Chez les patients souffrant d’insomnie chronique, l’ajout d’un somnifère à la thérapie cognitive comportementale (TCC) entraîne des bénéfices (plutôt modestes) à court terme, mais à long terme, la TCC seule est plus efficace. Telle est la conclusion d’une étude prospective randomisée (Morin CM et coll. JAMA 2009; 301(19) : 2005-15) menée auprès de 160 personnes adultes (30 ans et plus) souffrant d’insomnie chronique.

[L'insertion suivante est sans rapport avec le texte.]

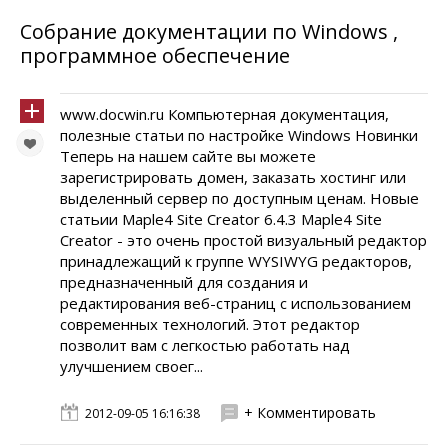
Собрание документации по Windows ,
программное обеспечение
www.docwin.ru Компьютерная документация,
полезные статьи по настройке Windows Новинки
Теперь на нашем сайте вы можете
зарегистрировать домен, заказать хостинг или
выделенный сервер по доступным ценам. Новые
статьии Maple4 Site Creator 6.4.3 Maple4 Site
Creator - это очень простой визуальный редактор
принадлежащий к группе WYSIWYG редакторов,
предназначенный для создания и
редактирования веб-страниц с использованием
современных технологий. Этот редактор
позволит вам с легкостью работать над
улучшением своег...
+ Комментировать
2012-09-05 16:16:38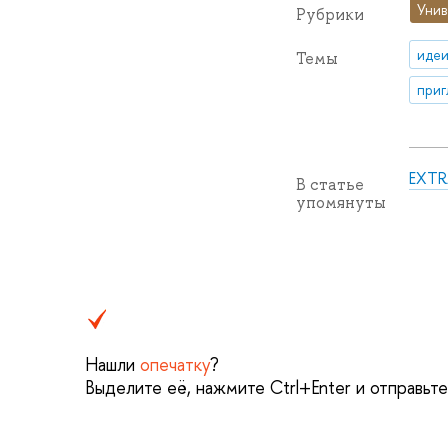
Унив
Рубрики
идеи
Темы
приг
EXTR
В статье
упомянуты
Нашли
опечатку
?
Выделите её, нажмите Ctrl+Enter и отправьт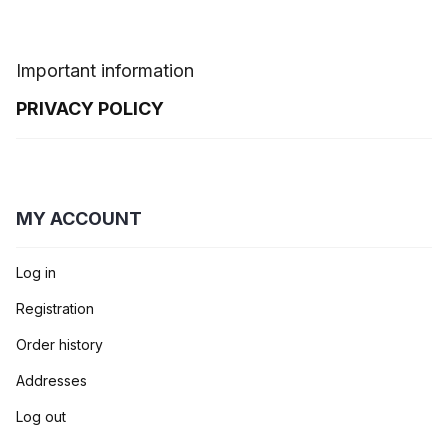
Important information
PRIVACY POLICY
MY ACCOUNT
Log in
Registration
Order history
Addresses
Log out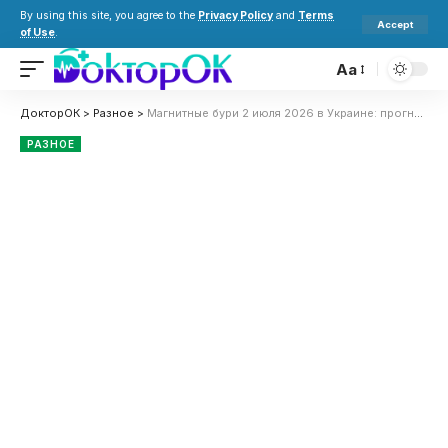
By using this site, you agree to the
Privacy Policy
and
Terms
Accept
of Use
.
Aa
ДокторОК
>
Разное
>
Магнитные бури 2 июля 2026 в Украине: прогноз солнечной активности на сегодня
РАЗНОЕ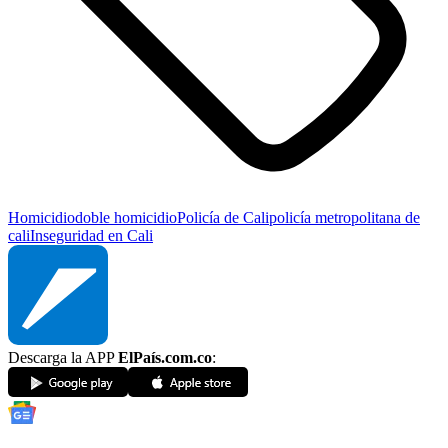
Homicidio
doble homicidio
Policía de Cali
policía metropolitana de
cali
Inseguridad en Cali
Descarga la APP
ElPaís.com.co
: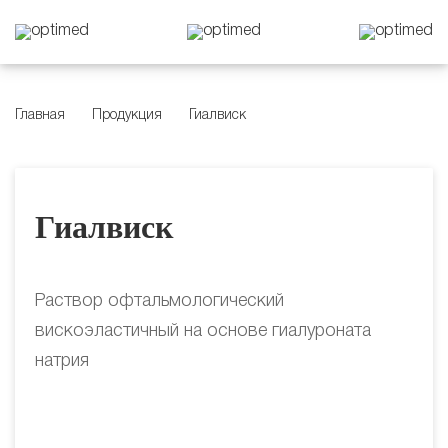
Главная
Продукция
Гиалвиск
Гиалвиск
Раствор офтальмологический
вискоэластичный на основе гиалуроната
натрия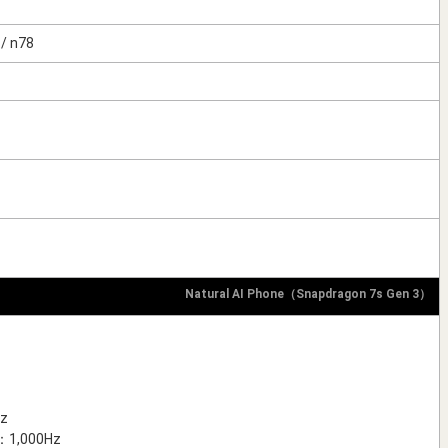
 / n78
Natural AI Phone（Snapdragon 7s Gen 3）
z
,000Hz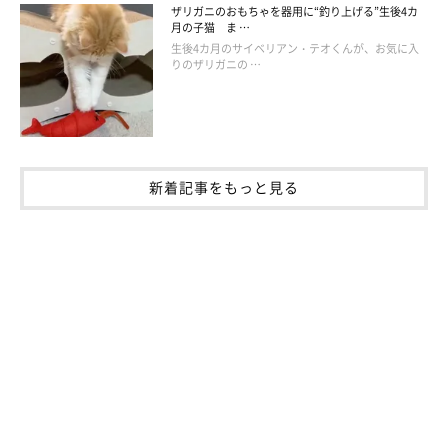
ザリガニのおもちゃを器用に“釣り上げる”生後4カ
月の子猫 ま …
生後4カ月のサイベリアン・テオくんが、お気に入
りのザリガニの …
新着記事をもっと見る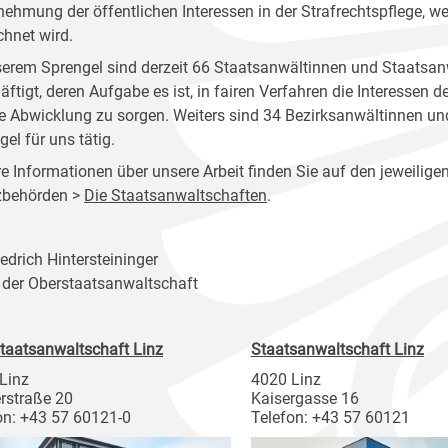
ehmung der öffentlichen Interessen in der Strafrechtspflege, w
chnet wird.
serem Sprengel sind derzeit 66 Staatsanwältinnen und Staatsan
äftigt, deren Aufgabe es ist, in fairen Verfahren die Interessen 
e Abwicklung zu sorgen. Weiters sind 34 Bezirksanwältinnen un
el für uns tätig.
e Informationen über unsere Arbeit finden Sie auf den jeweiligen
zbehörden >
Die Staatsanwaltschaften
.
iedrich Hintersteininger
r der Oberstaatsanwaltschaft
taatsanwaltschaft Linz
Staatsanwaltschaft Linz
Linz
4020 Linz
rstraße 20
Kaisergasse 16
on: +43 57 60121-0
Telefon: +43 57 60121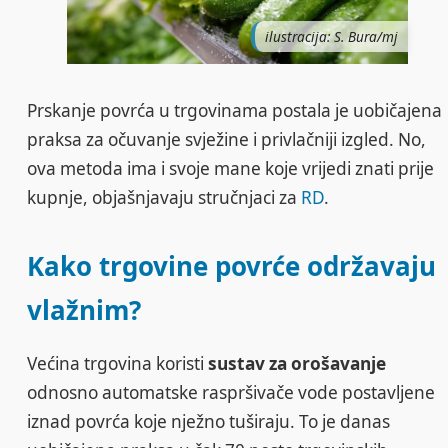
ilustracija: S. Bura/mj
Prskanje povrća u trgovinama postala je uobičajena
praksa za očuvanje svježine i privlačniji izgled. No,
ova metoda ima i svoje mane koje vrijedi znati prije
kupnje, objašnjavaju stručnjaci za
RD
.
Kako trgovine povrće održavaju
vlažnim?
Većina trgovina koristi
sustav za orošavanje
odnosno automatske raspršivače vode postavljene
iznad povrća koje nježno tuširaju. To je danas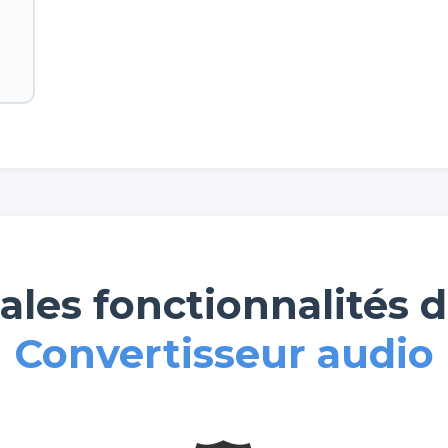
ales fonctionnalités 
Convertisseur audio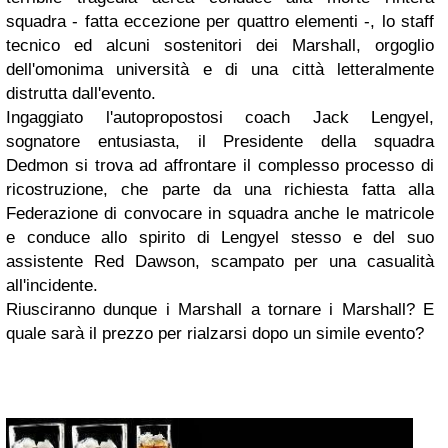
squadra - fatta eccezione per quattro elementi -, lo staff
tecnico ed alcuni sostenitori dei Marshall, orgoglio
dell'omonima università e di una città letteralmente
distrutta dall'evento.
Ingaggiato l'autopropostosi coach Jack Lengyel,
sognatore entusiasta, il Presidente della squadra
Dedmon si trova ad affrontare il complesso processo di
ricostruzione, che parte da una richiesta fatta alla
Federazione di convocare in squadra anche le matricole
e conduce allo spirito di Lengyel stesso e del suo
assistente Red Dawson, scampato per una casualità
all'incidente.
Riusciranno dunque i Marshall a tornare i Marshall? E
quale sarà il prezzo per rialzarsi dopo un simile evento?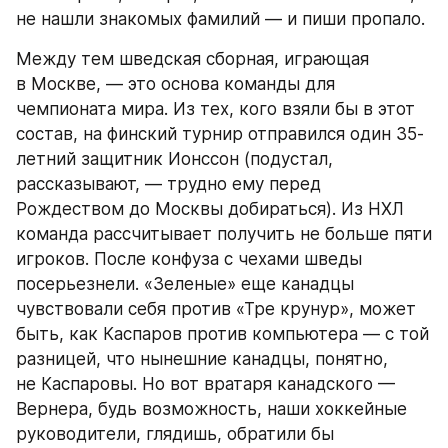
не нашли знакомых фамилий — и пиши пропало.
Между тем шведская сборная, играющая 
в Москве, — это основа команды для 
чемпионата мира. Из тех, кого взяли бы в этот 
состав, на финский турнир отправился один 35-
летний защитник Ионссон (подустал, 
рассказывают, — трудно ему перед 
Рождеством до Москвы добираться). Из НХЛ 
команда рассчитывает получить не больше пяти 
игроков. После конфуза с чехами шведы 
посерьезнели. «Зеленые» еще канадцы 
чувствовали себя против «Тре крунур», может 
быть, как Каспаров против компьютера — с той 
разницей, что нынешние канадцы, понятно, 
не Каспаровы. Но вот вратаря канадского — 
Вернера, будь возможность, наши хоккейные 
руководители, глядишь, обратили бы 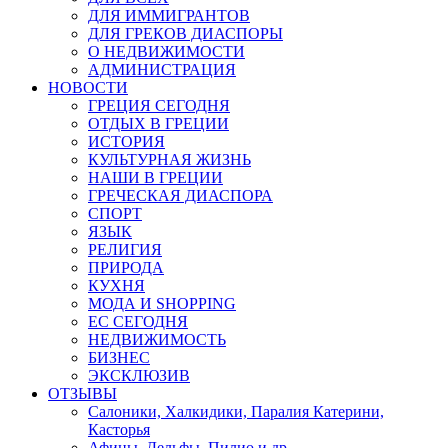
ДЛЯ ИММИГРАНТОВ
ДЛЯ ГРЕКОВ ДИАСПОРЫ
О НЕДВИЖИМОСТИ
АДМИНИСТРАЦИЯ
НОВОСТИ
ГРЕЦИЯ СЕГОДНЯ
ОТДЫХ В ГРЕЦИИ
ИСТОРИЯ
КУЛЬТУРНАЯ ЖИЗНЬ
НАШИ В ГРЕЦИИ
ГРЕЧЕСКАЯ ДИАСПОРА
СПОРТ
ЯЗЫК
РЕЛИГИЯ
ПРИРОДА
КУХНЯ
МОДА И SHOPPING
ЕС СЕГОДНЯ
НЕДВИЖИМОСТЬ
БИЗНЕС
ЭКСКЛЮЗИВ
ОТЗЫВЫ
Салоники, Халкидики, Паралия Катерини,
Касторья
Афины, Дельфы, Пилио и др.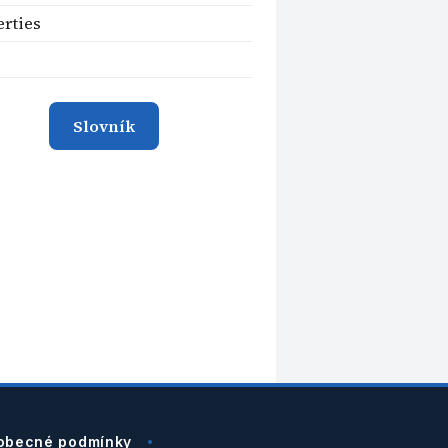
erties
Slovník
obecné podmínky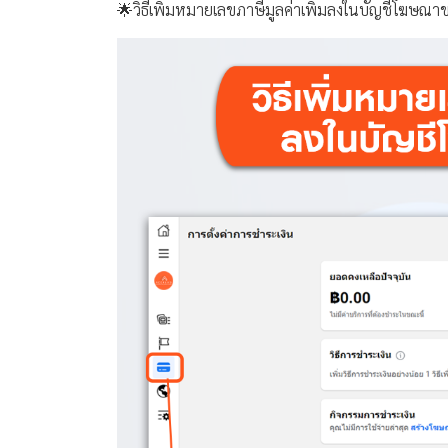
🌟วิธีเพิ่มหมายเลขภาษีมูลค่าเพิ่มลงในบัญชีโฆษณา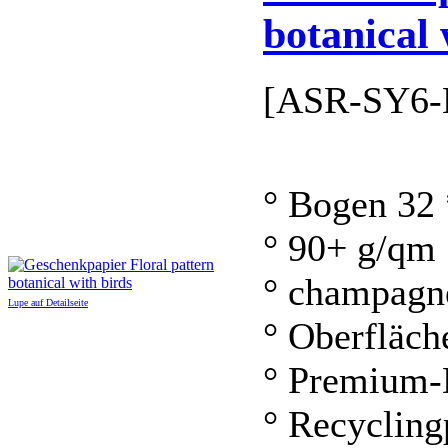
botanical 
[ASR-SY6-
° Bogen 32
° 90+ g/qm
° champagn
Lupe auf Detailseite
° Oberfläch
° Premium-
° Recycling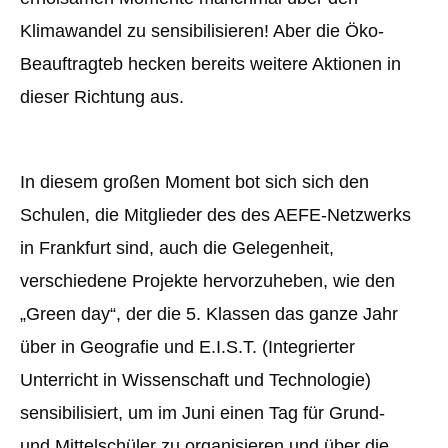
Klimawandel zu sensibilisieren! Aber die Öko-
Beauftragteb hecken bereits weitere Aktionen in
dieser Richtung aus.
In diesem großen Moment bot sich sich den
Schulen, die Mitglieder des des AEFE-Netzwerks
in Frankfurt sind, auch die Gelegenheit,
verschiedene Projekte hervorzuheben, wie den
„Green day“, der die 5. Klassen das ganze Jahr
über in Geografie und E.I.S.T. (Integrierter
Unterricht in Wissenschaft und Technologie)
sensibilisiert, um im Juni einen Tag für Grund-
und Mittelschüler zu organisieren und über die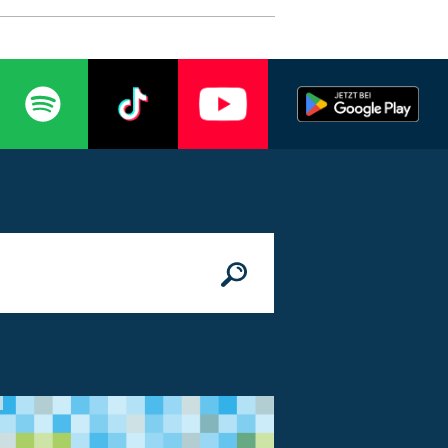
n
© Bundesministerium des Innern, für Bau 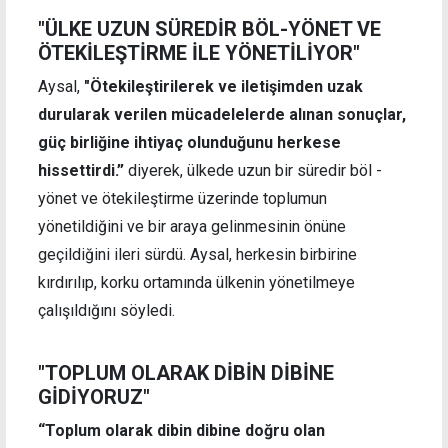
"ÜLKE UZUN SÜREDİR BÖL-YÖNET VE
ÖTEKİLEŞTİRME İLE YÖNETİLİYOR"
Aysal,
"Ötekileştirilerek ve iletişimden uzak
durularak verilen mücadelelerde alınan sonuçlar,
güç birliğine ihtiyaç olunduğunu herkese
hissettirdi.”
diyerek, ülkede uzun bir süredir böl -
yönet ve ötekileştirme üzerinde toplumun
yönetildiğini ve bir araya gelinmesinin önüne
geçildiğini ileri sürdü. Aysal, herkesin birbirine
kırdırılıp, korku ortamında ülkenin yönetilmeye
çalışıldığını söyledi.
"TOPLUM OLARAK DİBİN DİBİNE
GİDİYORUZ"
“Toplum olarak dibin dibine doğru olan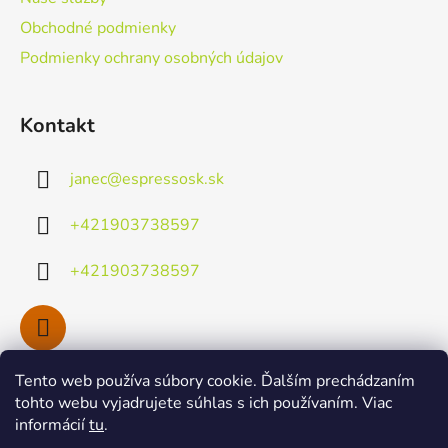
e
Obchodné podmienky
Podmienky ochrany osobných údajov
Kontakt
janec
@
espressosk.sk
+421903738597
+421903738597
Tento web používa súbory cookie. Ďalším prechádzaním
Facebook
tohto webu vyjadrujete súhlas s ich používaním. Viac
informácií
tu
.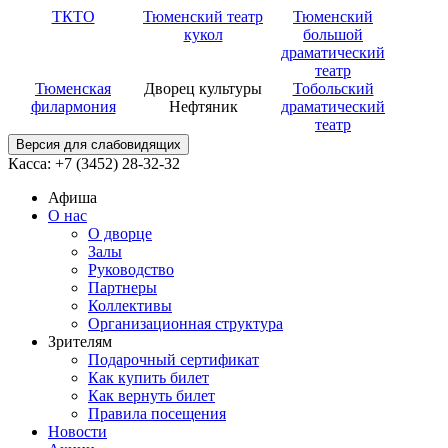
ТКТО
Тюменский театр
Тюменский
кукол
большой
драматический
театр
Тюменская
Дворец культуры
Тобольский
филармония
Нефтяник
драматический
театр
Версия для слабовидящих
Касса: +7 (3452)
28-32-32
Афиша
О нас
О дворце
Залы
Руководство
Партнеры
Коллективы
Организационная структура
Зрителям
Подарочный сертификат
Как купить билет
Как вернуть билет
Правила посещения
Новости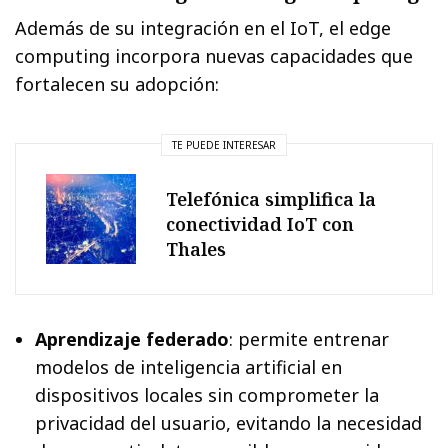
Además de su integración en el IoT, el edge
computing incorpora nuevas capacidades que
fortalecen su adopción:
TE PUEDE INTERESAR
Telefónica simplifica la
conectividad IoT con
Thales
Aprendizaje federado
: permite entrenar
modelos de inteligencia artificial en
dispositivos locales sin comprometer la
privacidad del usuario, evitando la necesidad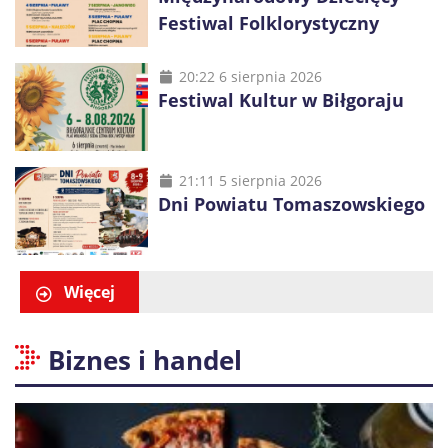
Festiwal Folklorystyczny
20:22 6 sierpnia 2026
Festiwal Kultur w Biłgoraju
21:11 5 sierpnia 2026
Dni Powiatu Tomaszowskiego
Więcej
Biznes i handel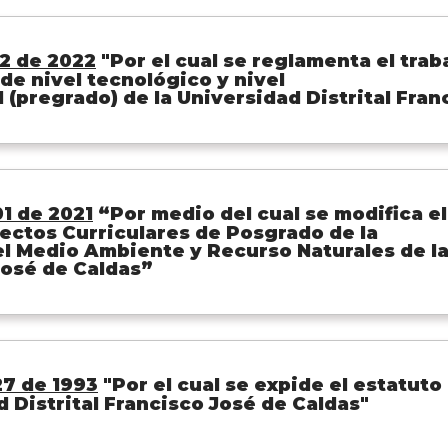
2 de 2022
"Por el cual se reglamenta el trab
de nivel tecnológico y nivel
 (pregrado) de la Universidad Distrital Fran
1 de 2021
“Por medio del cual se modifica 
yectos Curriculares de Posgrado de la
l Medio Ambiente y Recurso Naturales de la
José de Caldas”
7 de 1993
"Por el cual se expide el estatuto 
 Distrital Francisco José de Caldas"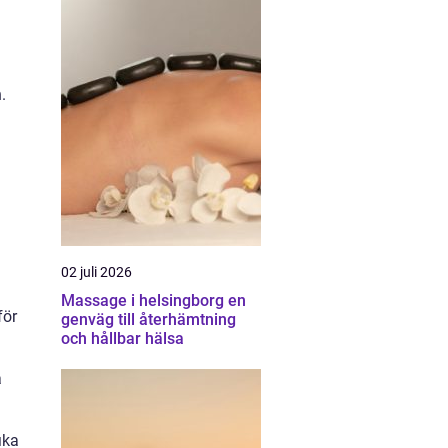
.
02 juli 2026
Massage i helsingborg en
för
genväg till återhämtning
och hållbar hälsa
a
ika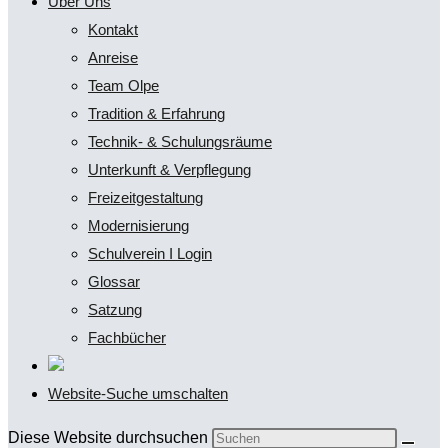
Über Uns
Kontakt
Anreise
Team Olpe
Tradition & Erfahrung
Technik- & Schulungsräume
Unterkunft & Verpflegung
Freizeitgestaltung
Modernisierung
Schulverein I Login
Glossar
Satzung
Fachbücher
Website-Suche umschalten
Diese Website durchsuchen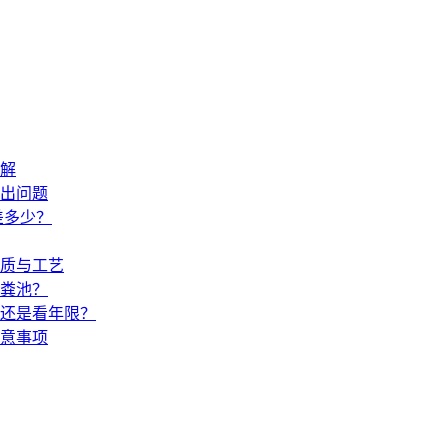
解
出问题
差多少？
材质与工艺
粪池？
还是看年限？
意事项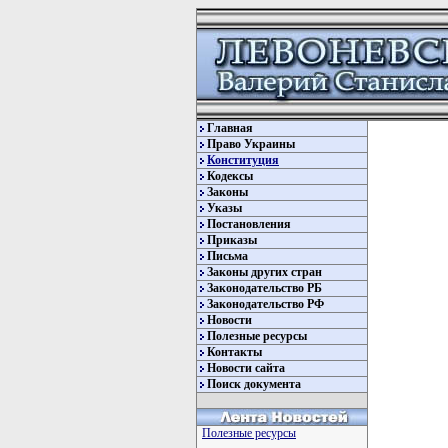
Главная
Право Украины
Конституция
Кодексы
Законы
Указы
Постановления
Приказы
Письма
Законы других стран
Законодательство РБ
Законодательство РФ
Новости
Полезные ресурсы
Контакты
Новости сайта
Поиск документа
         
Полезные ресурсы
         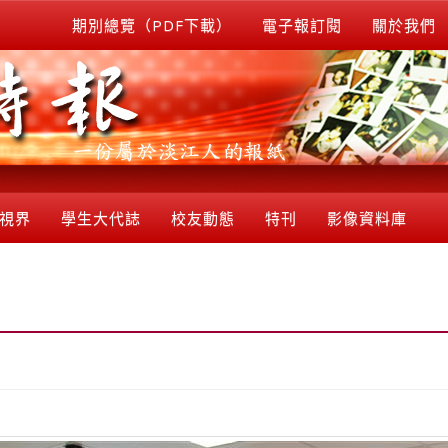
期別總覽（PDF下載）
電子報訂閱
關於我們
視界
學生大代誌
校友動態
特刊
影像資料庫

Les patients ont été randomisés une première fois pour recevoir la TCC (n = 80) ou la TCC + 10 mg/jour de Zolpidem (n = 80) pour une durée de 6 semaines. Par la suite, les patients ont été randomisés à nouveau pour une seconde phase de traitement d’une durée de six mois et une phase de suivi de six autres mois. Les patients du premier groupe ont été répartis pour recevoir la TCC ou aucun traitement durant six mois. Les patients du second groupe ont été répartis pour recevoir la TCC seule ou la TCC plus le Zolpidem au besoin, durant six mois. Le critère principal d’évaluation portait sur différentes mesures liées au sommeil (p. ex., temps requis pour s’endormir, durée totale de sommeil, efficacité du sommeil). Les taux de réponse au traitement et les taux de rémission constituaient les critères secondaires.
Les résultats ont montré que la TCC seule ou combinée au Zolpidem améliorent significativement les différentes composantes du critère principal d’évaluation (p < 0,001 pour chacune). Une plus grande durée de sommeil a été obtenue avec l’approche combinée (p = 0,04). Les taux de réponse aux traitements ont été similaires (60 % pour la TCC contre 61 % pour la TCC+Zolpidem; p = 0,84), ainsi que les taux de rémission (39 % contre 44 % respectivement; p = 0,52) sur une période de 6 semaines. Toutefois, la thérapie combinée a produit un taux de rémission plus élevé, comparativement à la TCC seule, durant les 6 mois de traitement additionnel et la période de suivi subséquente de 6 autres mois (56 % contre 43 %; p = 0,05). Les meilleurs résultats à long terme ont été obtenus avec la thérapie combinée initialement, suivi de la TCC seule, alors que les taux de rémission au suivi de 6 mois ont été de 68 % contre 42 % avec le traitement combiné (p = 0,04).
Les auteurs soulignent que malgré ces résultats prometteurs, il n’existe pas actuellement de traitement qui soit efficace pour tous les patients souffrant d’insomnie. D’autres études sont nécessaires afin de mettre au point des algorithmes de traitement pour aider les praticiens dans la gestion clinique de l’insomnie. Rappelons en terminant que l’insomnie chronique est un problème majeur de santé publique puisqu’elle touche environ une personne sur dix. Elle se manifeste par la difficulté à s’endormir le soir, un réveil prématuré ou encore de courtes périodes de sommeil de mauvaise qualité. Les conséquences sur la qualité de vie des personnes sont nombreuses : fatigue, difficulté à compléter ses journées, absentéisme et, quand l’insomnie persiste sans traitement, le problème peut dégénérer vers l’hypertension et la dépression majeure.